Das Neuenburger Kantonsgericht hatte die Hausdurchsuchung bei einem Journalisten von «Le Matin» als illegal bezeichnet. Die Staatsanwaltschaft des Kantons akzeptiert diesen Entscheid jedoch nicht.

Die Staatsanwaltschaft Neuenburg musste die beschlagnahmten Dokumente wieder zurückgeben: Eine «Matin»-Journalistin schaut auf die Webseite von «Le Matin».
Die Staatsanwaltschaft Neuenburg musste die beschlagnahmten Dokumente wieder zurückgeben: Eine «Matin»-Journalistin schaut auf die Webseite von «Le Matin».
Keystone

Die Neuenburger Staatsanwaltschaft zieht wegen der Hausdurchsuchung bei einem Journalisten vor Bundesgericht. Das Kantonsgericht hatte die von der Staatsanwaltschaft angeordnete Durchsuchung für illegal befunden. Dagegen legt die Staatsanwaltschaft Rekurs ein. Hintergrund ist eine Plagiatsaffäre.

Auf Anordnung der Staatsanwaltschaft hatten Polizisten Mitte August das Haus des Journalisten Ludovic Rocchi durchsucht und elektronische Daten beschlagnahmt. Rocchi hatte für «Le Matin» eine Plagiatsaffäre bei der Universität Neuenburg aufgedeckt.

Der beschuldigte Professor wurde vorläufig suspendiert, nachdem eine Administrativuntersuchung Teilplagiate aufgezeigt hatte. Der Professor reichte jedoch Klage wegen übler Nachrede, Verleumdung und Verletzung des Amtsgeheimnisses gegen den Journalisten ein. Wegen dieser Klage kam es schliesslich zur Hausdurchsuchung.

Hausdurchsuchung illegal

Der Aufschrei war schweizweit gross: Die Zeitung «Le Matin», Mediengewerkschaften und Medienexperten prangerten die Aktion als Verletzung der Pressefreiheit an. Mitte September befand das Kantonsgericht die Hausdurchsuchung als illegal.
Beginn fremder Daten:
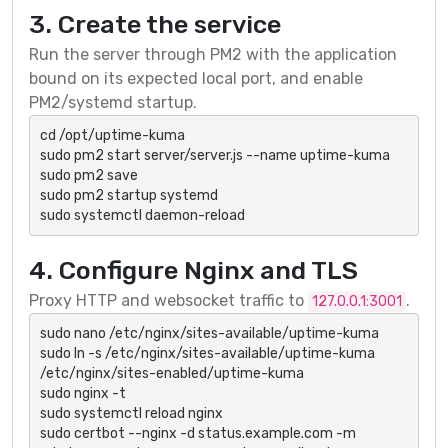
3. Create the service
Run the server through PM2 with the application
bound on its expected local port, and enable
PM2/systemd startup.
cd /opt/uptime-kuma

sudo pm2 start server/server.js --name uptime-kuma

sudo pm2 save

sudo pm2 startup systemd

sudo systemctl daemon-reload
4. Configure Nginx and TLS
Proxy HTTP and websocket traffic to
.
127.0.0.1:3001
sudo nano /etc/nginx/sites-available/uptime-kuma

sudo ln -s /etc/nginx/sites-available/uptime-kuma 
/etc/nginx/sites-enabled/uptime-kuma

sudo nginx -t

sudo systemctl reload nginx

sudo certbot --nginx -d status.example.com -m 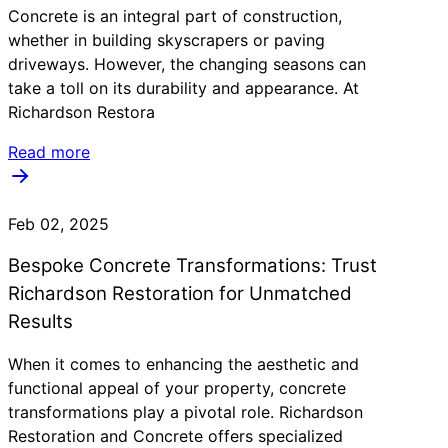
Concrete is an integral part of construction,
whether in building skyscrapers or paving
driveways. However, the changing seasons can
take a toll on its durability and appearance. At
Richardson Restora
Read more
Feb 02, 2025
Bespoke Concrete Transformations: Trust
Richardson Restoration for Unmatched
Results
When it comes to enhancing the aesthetic and
functional appeal of your property, concrete
transformations play a pivotal role. Richardson
Restoration and Concrete offers specialized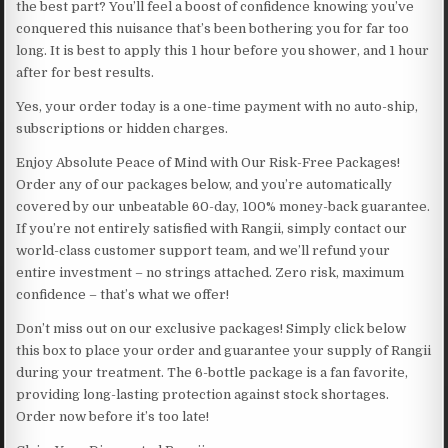
the best part? You’ll feel a boost of confidence knowing you’ve
conquered this nuisance that’s been bothering you for far too
long. It is best to apply this 1 hour before you shower, and 1 hour
after for best results.
Yes, your order today is a one-time payment with no auto-ship,
subscriptions or hidden charges.
Enjoy Absolute Peace of Mind with Our Risk-Free Packages!
Order any of our packages below, and you’re automatically
covered by our unbeatable 60-day, 100% money-back guarantee.
If you’re not entirely satisfied with Rangii, simply contact our
world-class customer support team, and we’ll refund your
entire investment – no strings attached. Zero risk, maximum
confidence – that’s what we offer!
Don’t miss out on our exclusive packages! Simply click below
this box to place your order and guarantee your supply of Rangii
during your treatment. The 6-bottle package is a fan favorite,
providing long-lasting protection against stock shortages.
Order now before it’s too late!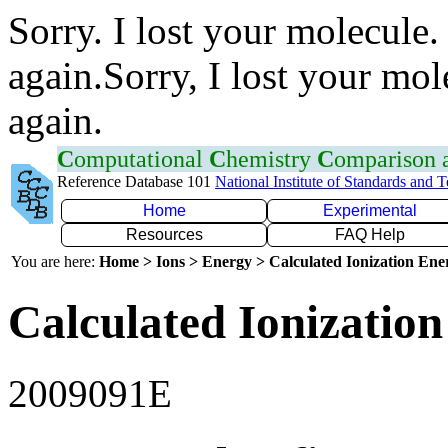
Sorry. I lost your molecule.
again.Sorry, I lost your mol
again.
C
omputational
C
hemistry
C
omparison
Reference Database 101
National Institute of Standards and 
Home
Experimental
Resources
FAQ Help
You are here:
Home > Ions > Energy > Calculated Ionization En
Calculated Ionization
2009091E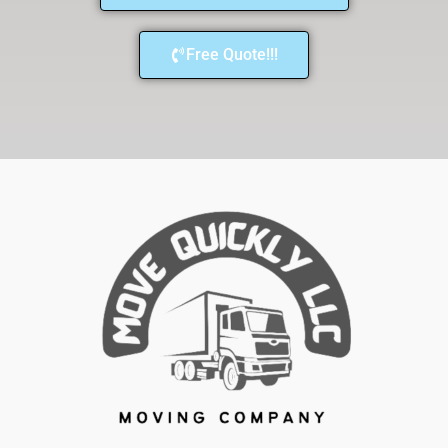
Free Quote!!!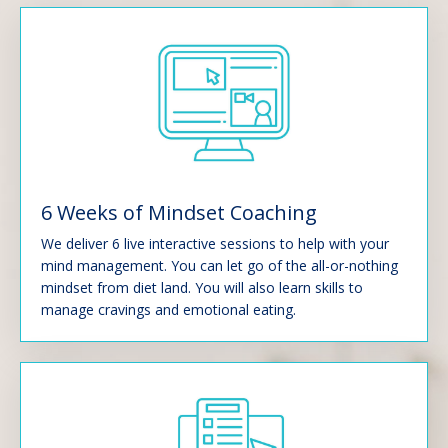
6 Weeks of Mindset Coaching
We deliver 6 live interactive sessions to help with your
mind management. You can let go of the all-or-nothing
mindset from diet land. You will also learn skills to
manage cravings and emotional eating.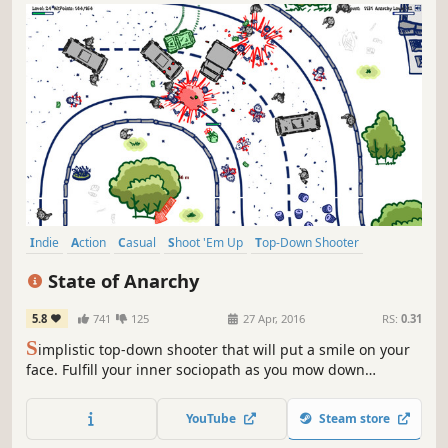
Indie
Action
Casual
Shoot 'Em Up
Top-Down Shooter
Simulation
Funny
Shooter
State of Anarchy
5.8
741
125
27 Apr, 2016
RS:
0.31
S
implistic top-down shooter that will put a smile on your
face. Fulfill your inner sociopath as you mow down
enemies with guns and cars alike, in a bid to pull off the
world's largest heist!
YouTube
Steam store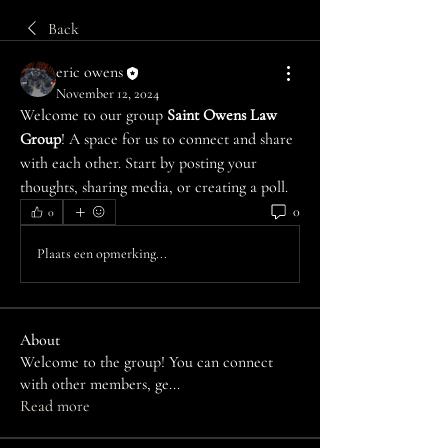
Back
eric owens
November 12, 2024
Welcome to our group 
Saint Owens Law 
Group
! A space for us to connect and share 
with each other. Start by posting your 
thoughts, sharing media, or creating a poll.
0
0
Plaats een opmerking...
About
Welcome to the group! You can connect
with other members, ge
...
Read more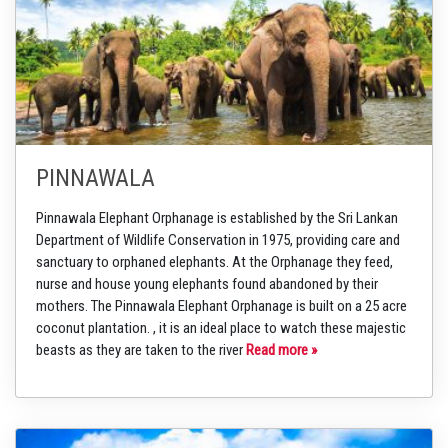
PINNAWALA
Pinnawala Elephant Orphanage is established by the Sri Lankan
Department of Wildlife Conservation in 1975, providing care and
sanctuary to orphaned elephants. At the Orphanage they feed,
nurse and house young elephants found abandoned by their
mothers. The Pinnawala Elephant Orphanage is built on a 25 acre
coconut plantation. , it is an ideal place to watch these majestic
beasts as they are taken to the river
Read more »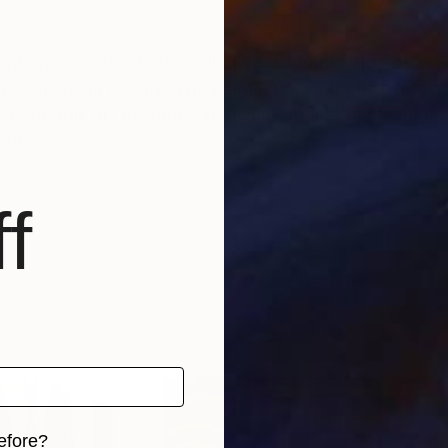
inting style "aesthetic folk art," a combination of ac
the American culture. The painting's aesthetic express
ent.
f
efore?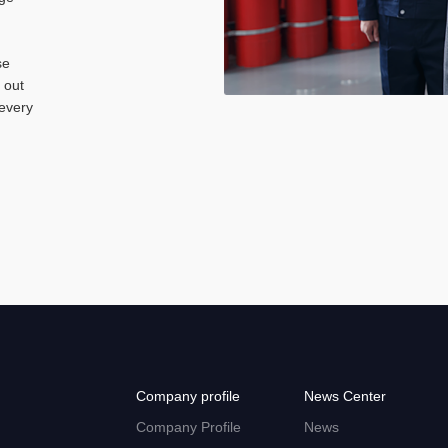
se
 out
 every
Company profile
News Center
Company Profile
News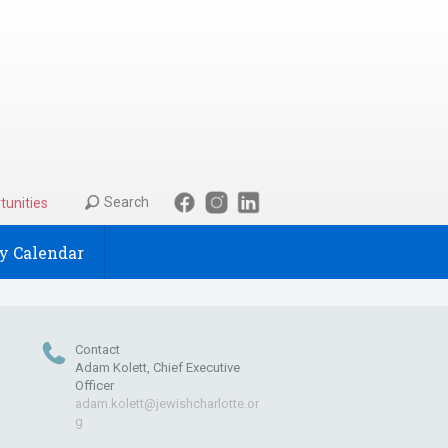
Search
tunities
 Calendar
Contact
Adam Kolett, Chief Executive
Officer
adam.kolett@jewishcharlotte.or
g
Das beschlagnahmte Material musste sofort zurückgegeben werden. Damit gibt sich die Staatsanwaltschaft nicht zufrieden. Weil die Rechtsprechung über die Grenze zwischen den Interessen nicht sehr ausgiebig sei, soll die Frage durch das höchste Gericht geklärt werden.

Abwägung zwischen Interessen und Pressefreiheit

Die Staatsanwaltschaft hielt in der Medienmitteilung vom Montag fest, dass sie die Bedeutung des Schutzes der Pressefreiheit nicht verneine. Bei Fällen mit Beteiligung eines Journalisten müsse immer eine Abwägung zwischen der Pressefreiheit und anderen Prinzipien vorgenommen werden.

In diesem Fall sei es das Prinzip, welches es den Behörden ermögliche, Entscheidungen in Ruhe und ohne Druck von aussen zu treffen. Nach Ansicht der Staatsanwaltschaft stellt die Lehrkraft einer Universität keinen genügenden Streitpunkt für die Öffentlichkeit dar, um die Affäre in der Presse zu behandeln, bevor die Behörden über den Fall entschieden haben.

Oberstaatsanwalt verteidigt seine Behörde

Der Oberstaatsanwalt Pierre Aubert verteidigte sich in der anderthalb Seiten langen Mitteilung auch gegen die Unterstellungen von Seiten gewisser Medien, wonach die Hausdurchsuchung eine Vergeltungsmassnahme gegenüber einem zu neugierigen Journalisten gewesen sei.

Es sei auch nicht darum gegangen, eine namhafte Person zu schützen. Die Strafbehörden würden ihre Arbeit je nach Schwere der vorgeworfenen Tatbestände machen und nicht je nach Identität oder Status der betroffenen Personen.